Frequently Asked Questions
Calculating the grand mean of column data.
FAQ# 1612 Last Modified 21-June-2010
Prism does not compute the grand mean of all values on a table, either as part of column statistics or one-way ANOVA.
How to compute the grand mean with Prism
Change the data table to by an XY table, and enter X values. To do this, drop the Change menu and choose Format Data Table.
- Enter X values. It doesn't matter which values you use, but every row with a value in the Y columns must have an X value. One suggestion: Enter the row numbers as X values. Shortcut: Drop the Insert menu and choose Create Series.
- Click Analyze, and choose nonlinear regression. No the data are not nonlinear, and no you don't really want to fit regression. But this method can be used to find the value of the grand mean you want.
- The first step in nonlinear regression is to choose an equation on the first (Fit) tab of the nonlinear regression dialog. Choose the horizontal line model in the Lines section.
- In the Constrain tab of the dialog, set the constraint type to Shared value for all data sets.
- Click OK. The "best-fit" value of Mean will be the Grand mean of all the values you entered.
The equation for this model is: Y = Mean + 0*X. Since the X values are all multiplied by zero, it doesn't make any difference what values you enter.
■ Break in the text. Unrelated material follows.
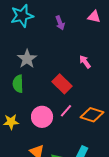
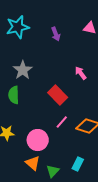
pink circle: (42, 117) -> (38, 140), moved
But it does matter than you enter an X value on each row, as rows without X values are ignored by the regression.
Why not just fit the model Y=Mean, and forget about the X values? As the name suggests, the nonlinear regression analysis was created to fit a curve to XY data, and cannot analyze data without X values in the data table and X in the equation. Adding the 0*X term is a sneaky way to get Prism to extend the nonlinear regression method in a way we didn't anticipate when we designed the analysis.
If you don't share the value of Mean, then Prism would compute one mean for each data set column. These values would be identical to those computed by the Column Statistics analysis. if you share the value of Mean, then you get one value for the entire table. This is the grand mean.
The value computed above is the mean of all the values you entered on the data table. You'd get the same value by adding up all the values you entered, and dividing by the total number of values.
Distinguish the grand mean computed here from the mean of column means computed by first calculating the mean of each column, and then computing the mean of those means. If some columns have more values than others, those two methods will give different results. If you enter twice as many values into column A as you entered into column B, then column A will have twice the weight in the computation of the grand mean but equal weight when computing the mean of column means.